How we only wish we had of known some things from the start.
So it gave me the idea that, since Dave has some extensive knowledge with over
15 years experience mentoring entrepreneurs to start-ups, to SMEs to corporates,
sharing his legal, commercial and strategic know-how, and network, with the
prime focus of achieving growth for his clients – I thought I’d pick his brain
and share it with you for FREE!! Yay FREE
ADVICE from a lawyer, you don’t get that every day!!!

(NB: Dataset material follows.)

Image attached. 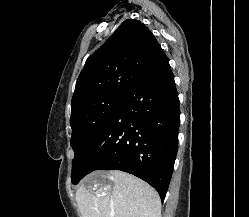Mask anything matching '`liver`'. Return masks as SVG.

Thoughts From Dave’s Brain…….
- Set
yourself up correctly from the start
- There
is nothing more exciting than starting-up a business. To see your idea come to life and brave
the big bad world. Be it by yourself;
with some old school mates; family members; professional colleagues that
you've met along the way; or complete strangers; it is paramount that your
business and specifically the structure of your business and relation of
the founders is set up properly at the start.
- As
entrepreneurs or innovators founding a business it is critical that you
familiarise yourself with the range of structures, entities and strategies
available to you. From Companies to
Trusts to Partnerships to Sole Trader - each has its advantages and
disadvantages - including asset protection, income tax treatment, capital
gains tax treatment, profit distribution, entry and exit strategies,
access to Government grants & concessions, etc.
- Moreover,
once you decide on a structure both for yourself and the business (and
when I say yourself - I mean you as one of the owners / founders) then I'd
strongly suggest that you put in place a comprehensive agreement between
yourself and your fellow founders (an Equity Holder's Agreement) so as to
govern your relationship, manage your respective expectations and provide
for the smooth operation of your business.
- Finally,
I'd counsel you to ensure that everyone that works for the business
(whether as a Director, Contractor, Consultant or Employee) enter into
Service Agreements that cover off at an absolute bare minimum the
development and protection of the businesses confidential information and
intellectual property, along with dealing with such matters as rates of
remuneration, services to be performed, etc.
- It
might seem like a lot to start off with, but remember two things: 1) It's
a hell of a lot more costly, time consuming and risky to
"re-structure" a bad structure than to start off with a good
one; & 2) Agreements are for the bad times, not the good times - hence
the best time to write them is when you are all happy and most importantly
- in agreement!
From time to time, I’ll share some more wisdom from ‘Dave’s Brain’!